The main processes and the flow of (intermediate) artefacts are depicted in the figure below. There are 3 main processes. The first one performs Structural Coupling Analysis to extract Module Dependencies by analyzing the Source Code. There are several external tools such as Class Dependency Analyzer and jdeps that can perform this analysis and provide a module dependency graph. We compiled a dataset that includes a set of such graphs extracted from real systems. Most of these systems were used as experimental objects in previous empirical studies and their module dependency information is made available by other researchers online. The second process extracts Modification History from the Source Code Repository to analyze Module co-changes. We developed a repo mining tool that performs this analysis and provides a module dependency graph based on these co-changes. The last process performs Module Clustering based on the output artefacts of the other two processes.

Flow

The following figure depicts the envisioned design for the tool that performs Module Clustering for supporting extendability. The main component of the tool is Architecture Recovery, which takes a set of Dependency Models as input. These models can be extracted as a result of the analysis of either structural or evolutionary coupling regarding the modules of the subject system. In principle, the tool is agnostic to the programming language used for implementing the software system. Each dependency model focuses on a particular type of dependency and it includes the name of a set of modules involved in the system together with interdependencies among these modules. An additional input, Configuration Settings, is provided for configuring the clustering algorithm and its parameters. The output is the Clustering Result, which suggests an expected structural decomposition of a modular software architecture.

Design

Two design patterns are adopted in the design depicted above.
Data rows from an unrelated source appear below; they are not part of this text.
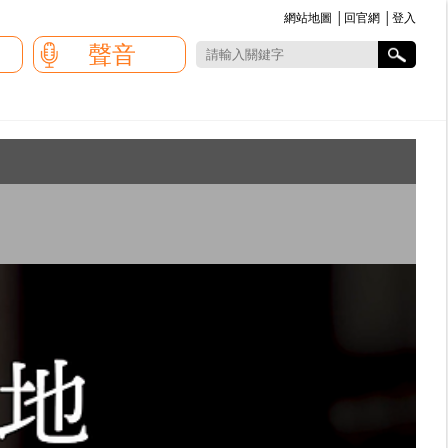
網站地圖
│
回官網
│
登入
:::
聲音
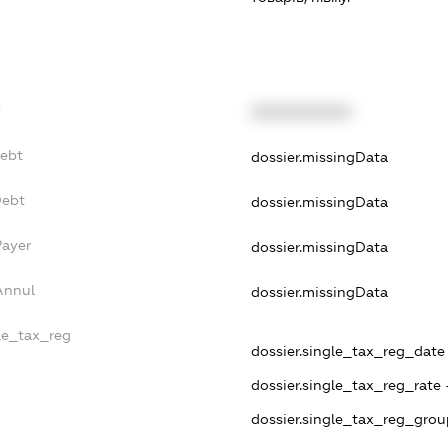
f
XXXXXXXXXX
Debt
dossier.missingData
Debt
dossier.missingData
Payer
dossier.missingData
Annul
dossier.missingData
gle_tax_reg
dossier.single_tax_reg_date -
dossier.single_tax_reg_rate 
dossier.single_tax_reg_grou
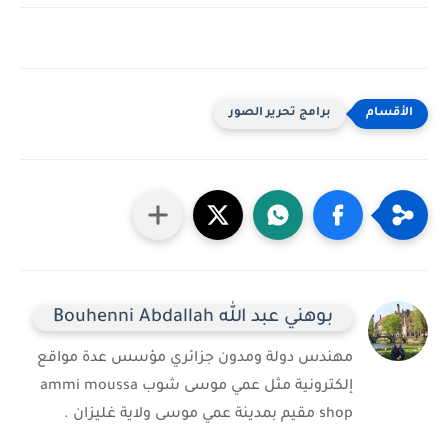
برامج تحرير الصور
بوهني عبد الله Bouhenni Abdallah
مهندس دولة ومدون جزائري مؤسس عدة مواقع
إلكترونية مثل عمي موسى شوب ammi moussa
shop مقيم بمدينة عمي موسى ولاية غليزان .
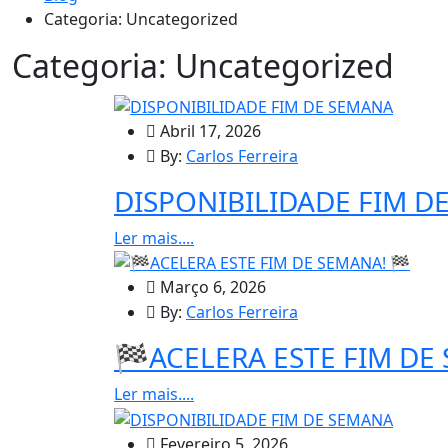
Categoria:
Uncategorized
Categoria:
Uncategorized
Abril 17, 2026
By:
Carlos Ferreira
DISPONIBILIDADE FIM D
Ler mais....
Março 6, 2026
By:
Carlos Ferreira
🏁ACELERA ESTE FIM DE
Ler mais....
Fevereiro 5, 2026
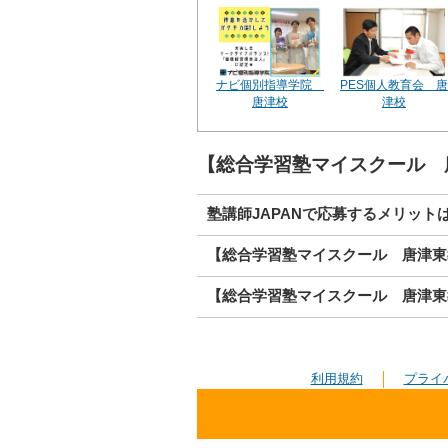
ナビ個別指導学院
PES個人教育会 唐
唐津校
津校
【総合学習塾マイスクール 
塾講師JAPANで応募するメリット
【総合学習塾マイスクール 唐津東
【総合学習塾マイスクール 唐津東
利用規約
プライ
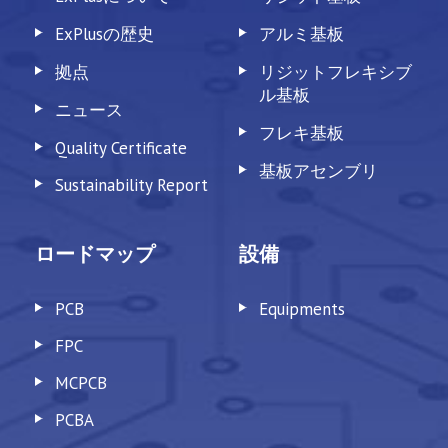
ExPlusの歴史
アルミ基板
拠点
リジットフレキシブ
ル基板
ニュース
フレキ基板
Quality Certificate
基板アセンブリ
Sustainability Report
ロードマップ
設備
PCB
Equipments
FPC
MCPCB
PCBA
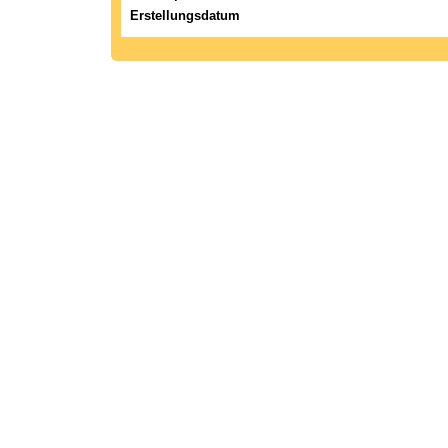
Erstellungsdatum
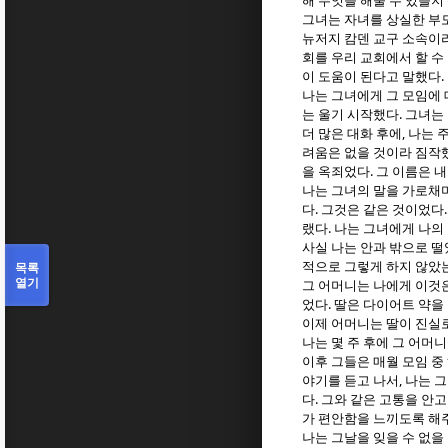
해 무엇을 해줄 수 있을
그녀는 자녀를 상실한 부
뉴저지 캄덴 교구 소속이
회를 우리 교회에서 할 수
.
이 도움이 된다고 말했다
나는 그녀에게 그 모임에 
.
는 울기 시작했다
그녀는
,
더 많은 대화 후에
나는 
려움은 없을 것이라 짐작
.
을 옥죄었다
그 이름은 
나는 그녀의 말을 가로채
.
다
그것은 같은 것이었다
.
랬다
나는 그녀에게 나의
사실 나는 안과 밖으로 
목록
적으로 그렇게 하지 않았
열기
그 어머니는 나에게 이것
.
었다
딸은 다이어트 약을
이제 어머니는 딸이 진실
나는 몇 주 후에 그 어머
이후 그들은 매월 모임 중
,
야기를 듣고 나서
나는 그
.
다
그와 같은 고통을 안고
가 편안함을 느끼도록 해
나는 그날을 잊을 수 없을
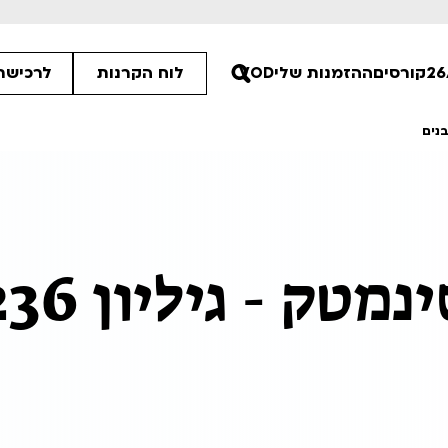
קורסים
ההזמנות שלי
VOD
לוח הקרנות
לרכישת 
נים
00
00
טק - גיליון 236
:15
ים הלא ידועות
פסטיבל אנימיקס 2026
רטים
לפרטים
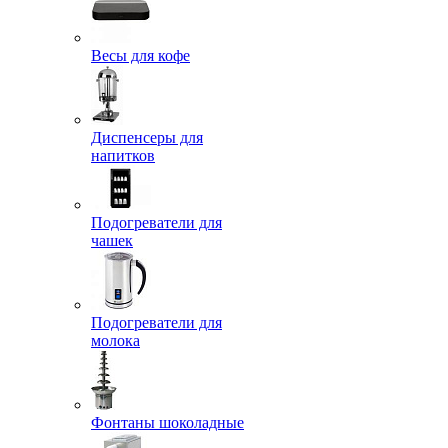
Весы для кофе
Диспенсеры для
напитков
Подогреватели для
чашек
Подогреватели для
молока
Фонтаны шоколадные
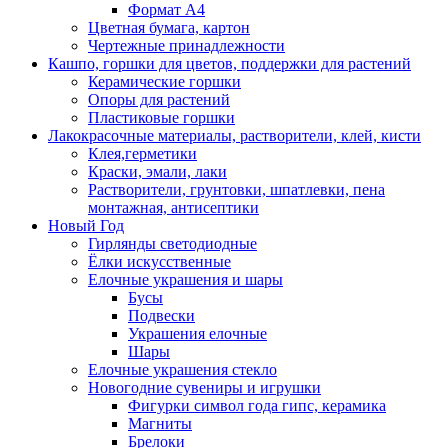
Формат А4
Цветная бумага, картон
Чертежные принадлежности
Кашпо, горшки для цветов, поддержки для растений
Керамические горшки
Опоры для растений
Пластиковые горшки
Лакокрасочные материалы, растворители, клей, кисти
Клея,герметики
Краски, эмали, лаки
Растворители, грунтовки, шпатлевки, пена
монтажная, антисептики
Новый Год
Гирлянды светодиодные
Ёлки искусственные
Елочные украшения и шары
Бусы
Подвески
Украшения елочные
Шары
Елочные украшения стекло
Новогодние сувениры и игрушки
Фигурки символ года гипс, керамика
Магниты
Брелоки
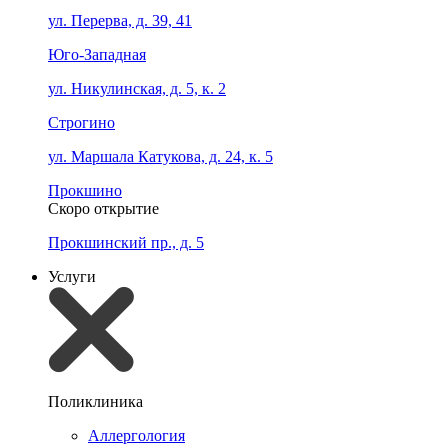
ул. Перерва, д. 39, 41
Юго-Западная
ул. Никулинская, д. 5, к. 2
Строгино
ул. Маршала Катукова, д. 24, к. 5
Прокшино
Скоро открытие
Прокшинский пр., д. 5
Услуги
Поликлиника
Аллергология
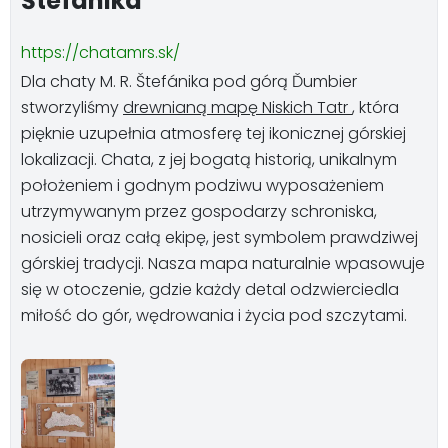
Štefanika
https://chatamrs.sk/
Dla chaty M. R. Štefánika pod górą Ďumbier
stworzyliśmy
drewnianą mapę Niskich Tatr
, która
pięknie uzupełnia atmosferę tej ikonicznej górskiej
lokalizacji. Chata, z jej bogatą historią, unikalnym
położeniem i godnym podziwu wyposażeniem
utrzymywanym przez gospodarzy schroniska,
nosicieli oraz całą ekipę, jest symbolem prawdziwej
górskiej tradycji. Nasza mapa naturalnie wpasowuje
się w otoczenie, gdzie każdy detal odzwierciedla
miłość do gór, wędrowania i życia pod szczytami.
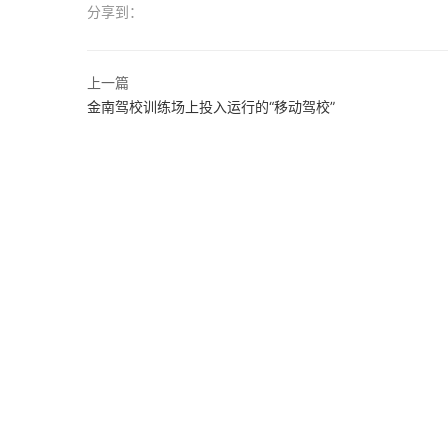
分享到：
上一篇
金南驾校训练场上投入运行的“移动驾校”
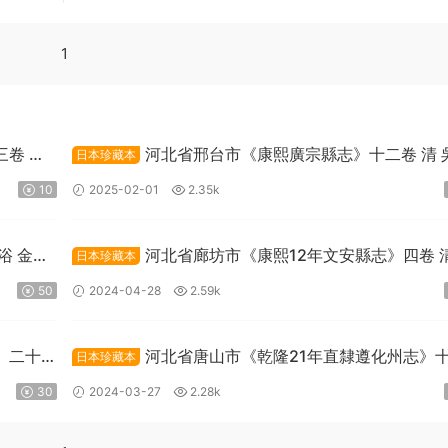
1
卷 清
河北省邢台市《康熙廣宗縣志》十二卷 清 
日本珍藏本
禮修纂PDF高清電子版下載
10
2025-02-01
2.35k
浴 金世
河北省廊坊市《康熙12年文安縣志》四卷 清
日本珍藏本
啟元修 王胤芳 邵秉忠纂PDF高清電子版下載
50
2024-04-28
2.59k
》二十
河北省唐山市《乾隆21年直隸遵化州志》
日本珍藏本
清 劉埥修 邊中寶纂PDF高清電子版下載
30
2024-03-27
2.28k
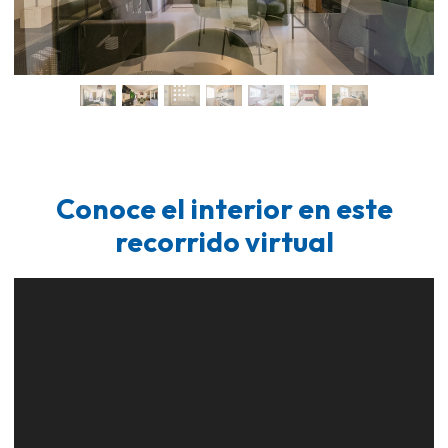
Conoce el interior en este
recorrido virtual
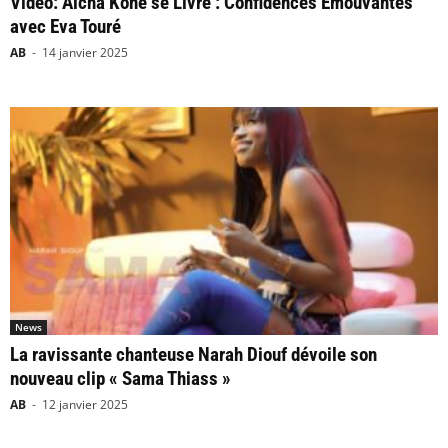
Vidéo: Aicha Koné se Livre : Confidences Émouvantes
avec Eva Touré
AB
-
14 janvier 2025
News
La ravissante chanteuse Narah Diouf dévoile son
nouveau clip « Sama Thiass »
AB
-
12 janvier 2025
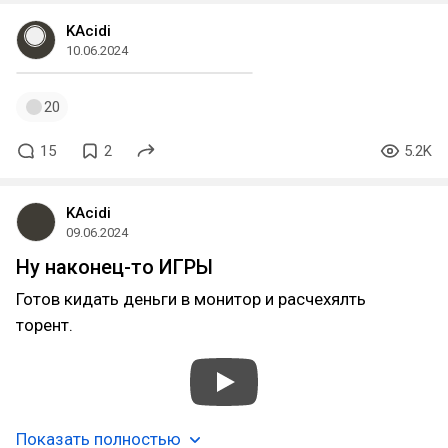
KAcidi
10.06.2024
20
15
2
5.2K
KAcidi
09.06.2024
Ну наконец-то ИГРЫ
Готов кидать деньги в монитор и расчехялть
торент.
Показать полностью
First, Strategy pattern is used for enabling the Architecture Recovery component to switch among various clustering algorithms. Second, Composite pattern is used for enabling the composition of algorithms to implement a hybrid algorithm. Clustering Algorithm is the base (abstract) class, which makes use of two other classes: i) Clustering Evaluation implements the calculation of metrics to measure the quality of a clustering, and ii) Clustering Aggregation implements algorithms for aggregating multiple clustering solutions into one. 3 concrete classes are implemented for clustering algorithms: i) Genetic Algorithm that implements an evolutionary approach for obtaining clustering solutions with respect to the considered metrics, ii) Heuristic Algorithm that implements a greedy algorithm, iii) Parallel Algorithm that implements several components of the evolutionary approach to be executed in parallel, and iv) Hybrid Algorithm that combines the other three approaches. Our experimental results suggest that the parallel hybrid algorithm outperforms the other state-of-the-art algorithms for architecture recovery.